The mystery behind seeing double clearly is basically this. Our eyes adapt as we look at something near or far. When we look at something far away, our eyes are pointed at infinity. At the same time, we allow our lens to “thin” and the eyes are also focused at infinity. (There isn’t much difference in either of these beyond forty feet. When I look out my office window at the ocean, I can tell the ocean is father away than the palm trees because of other cues such as interposition (the palm trees partly obscure my view of the ocean so they are closer than the ocean) and aerial perspective (the ocean is slightly “fuzzier” than the palm trees because there is more distortion due to the air). If we look at something close, normally our eyes converge (point inward slightly toward the object) and we focus at the same time; that is, we make the lens thicker. However, it is possible to “train” oneself to separate these two actions. For example, I can converge (“cross”) my eyes to look at my nose but accommodate (to the extent I still can) to distance so that objects in the distance look “sharp” — it’s just that there are two of them. Even though I am capable of seeing double, I don’t walk around seeing double all the time. It would be very impractical and inconvenient.
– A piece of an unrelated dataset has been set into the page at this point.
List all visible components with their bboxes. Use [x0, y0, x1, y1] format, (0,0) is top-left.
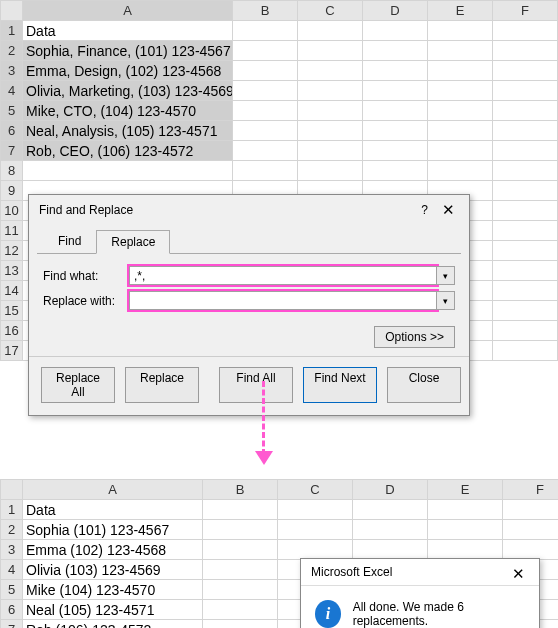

So, perhaps religion is like that for some people. Looking at things from a “Christian” perspective is, for some, something one learns to do at church, but it is too inconvenient or too impractical to keep doing it when it comes to actually interacting with other people. When you meet someone dressed in their “Sunday Finest” and they call you a S*** A**, you act really offended and shocked. But that doesn’t mean you can’t call them that the other six days of the week. And, if you own a factory where you hire young girls to paint the dials on glow in the dark watches, you encourage them to use their tongue and lips to repoint the little camel hair brushes that they use. And after a few years, they may not look much like angels any more. But you can still deny that your radioactive paint had anything to do with it. Because, apparently, although Jesus may have said, “Do unto others as you would have them do unto you,” that has nothing to do with killing actual human beings in order to maximize profit. After all, “Business is business” trumps the Golden Rule. If you’re having trouble understanding that, maybe it will help if you learn to cross your eyes. Don’t learn to see too clearly though. No, we wouldn’t want that.